MATERIAL SUPPLIED:
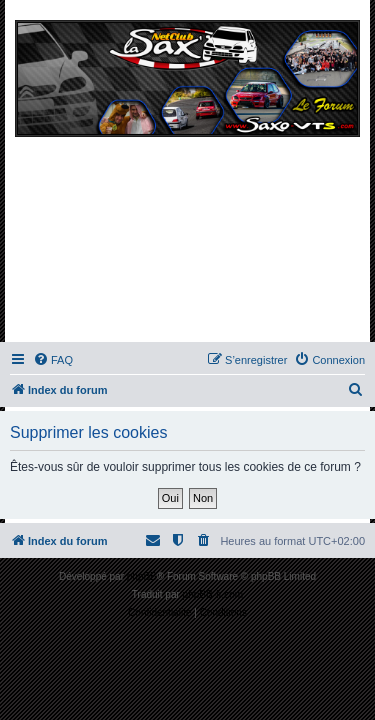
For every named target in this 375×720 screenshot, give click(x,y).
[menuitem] (53, 360)
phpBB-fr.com (213, 594)
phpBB (142, 576)
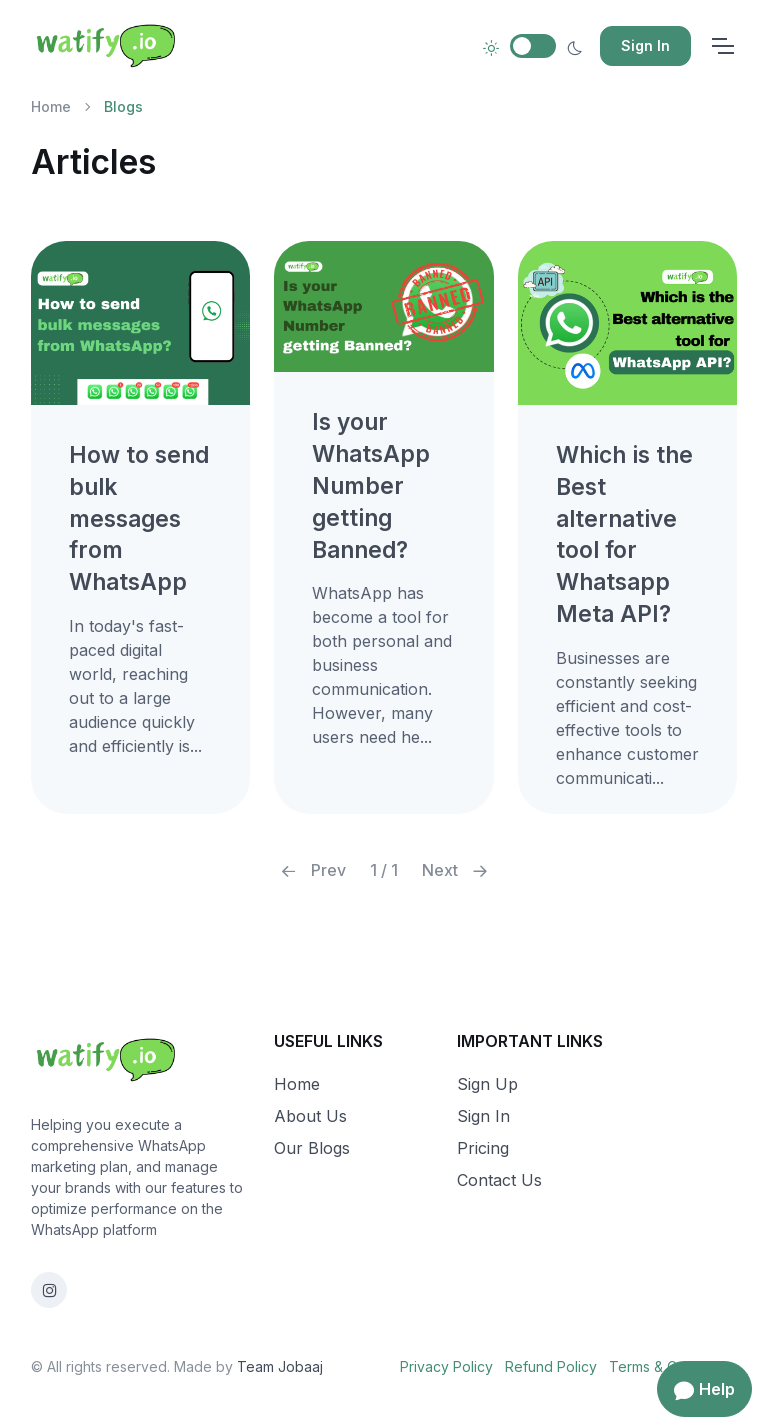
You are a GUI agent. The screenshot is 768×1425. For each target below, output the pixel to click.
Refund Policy (551, 1366)
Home (51, 106)
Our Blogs (312, 1148)
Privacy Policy (446, 1366)
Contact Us (499, 1180)
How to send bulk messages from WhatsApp (139, 518)
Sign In (645, 45)
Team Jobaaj (280, 1366)
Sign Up (487, 1084)
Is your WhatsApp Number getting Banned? (371, 485)
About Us (310, 1116)
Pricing (483, 1148)
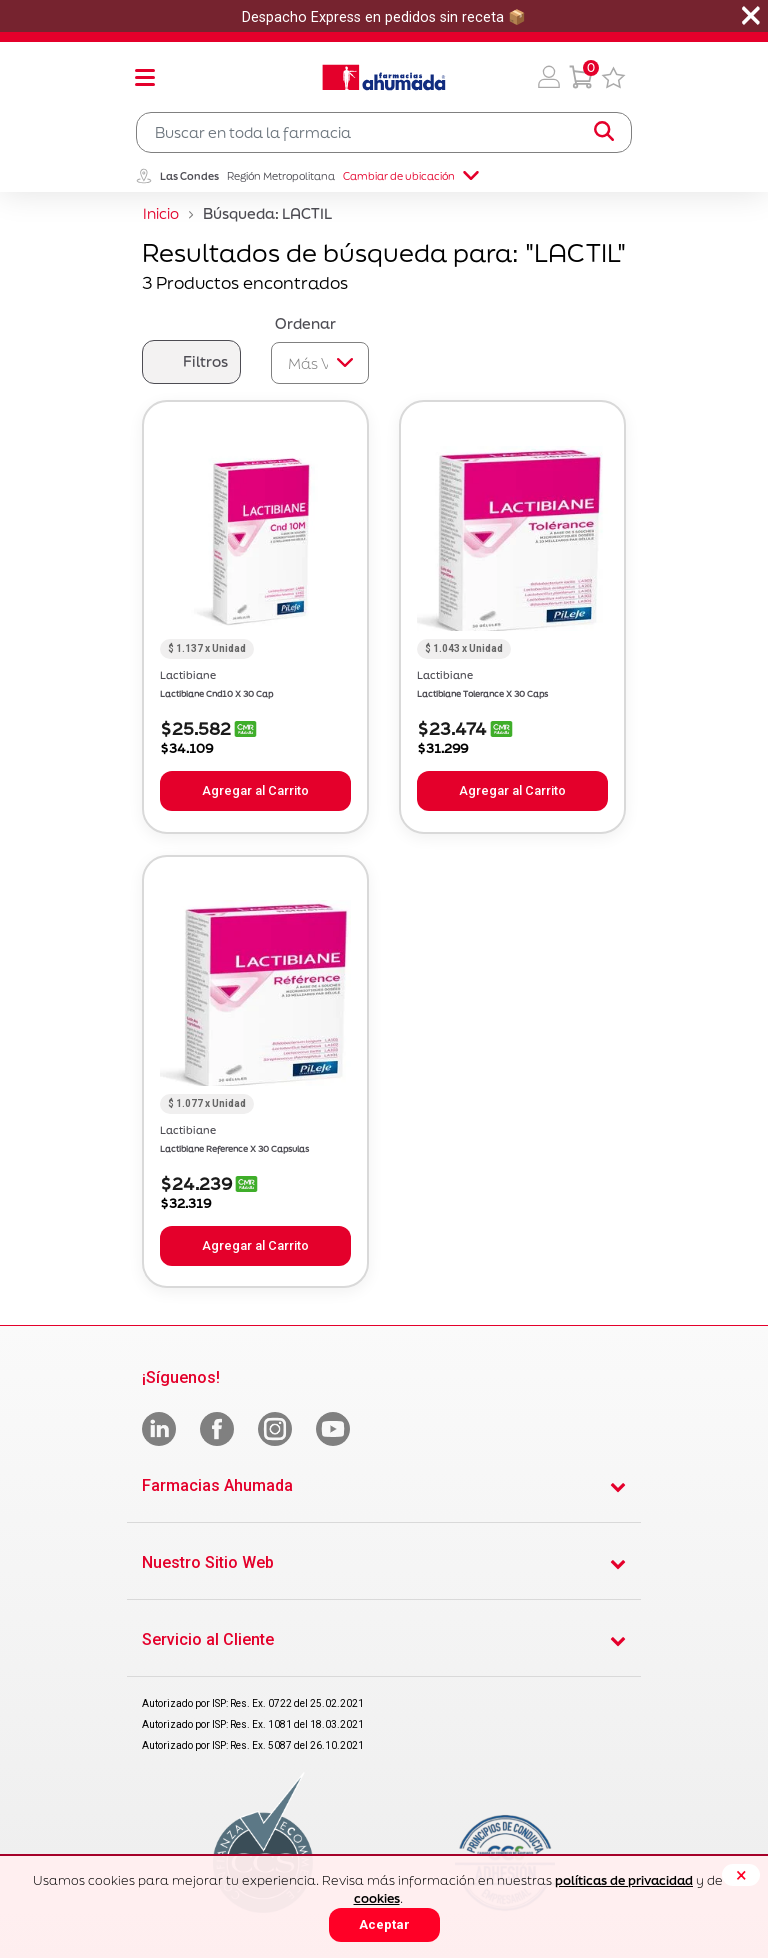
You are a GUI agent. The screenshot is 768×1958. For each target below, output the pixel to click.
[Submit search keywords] (604, 132)
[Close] (741, 1875)
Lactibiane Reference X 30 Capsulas (234, 1149)
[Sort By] (320, 363)
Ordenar (305, 323)
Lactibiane (188, 675)
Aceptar (384, 1924)
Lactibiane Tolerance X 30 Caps (482, 694)
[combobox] (384, 132)
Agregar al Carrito (255, 790)
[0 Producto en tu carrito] (581, 77)
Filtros (205, 361)
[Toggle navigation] (145, 77)
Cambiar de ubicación (411, 176)
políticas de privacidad (624, 1880)
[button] (549, 77)
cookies (377, 1898)
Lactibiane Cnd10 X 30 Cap (216, 694)
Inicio (161, 213)
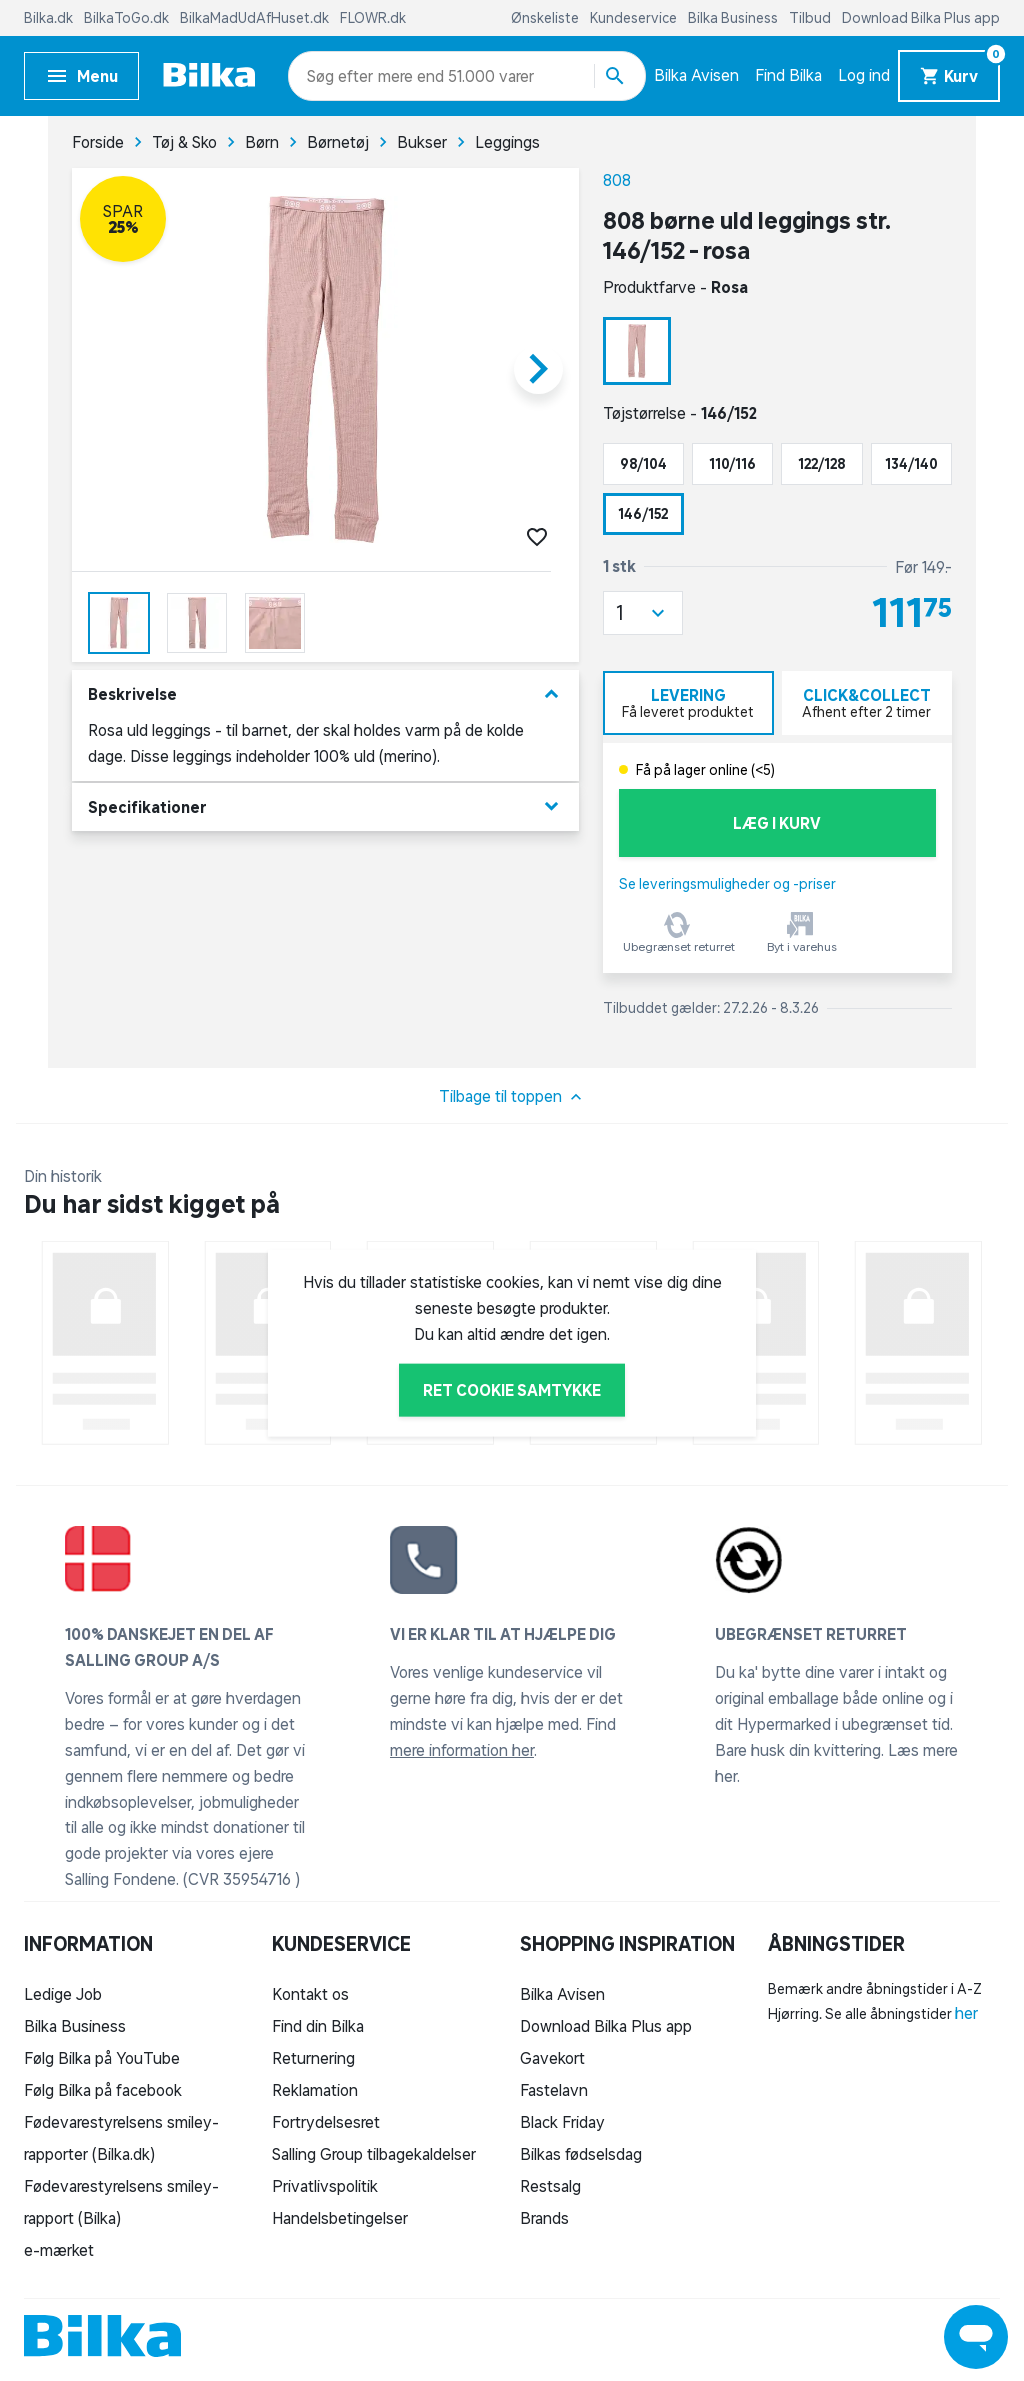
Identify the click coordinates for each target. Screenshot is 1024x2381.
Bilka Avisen (696, 75)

PROBLEM DESCRIPTION:
Which lines of the material contain "each"? List them.

WRITTEN SOLUTION:
You are a GUI agent. The screenshot is 768×1425. For each target below, output the pixel to click.
You are a GUI agent. The screenshot is 768×1958. For each target below, output the pixel to click.
Identify the click coordinates for each target. Screenshot is 1024x2381.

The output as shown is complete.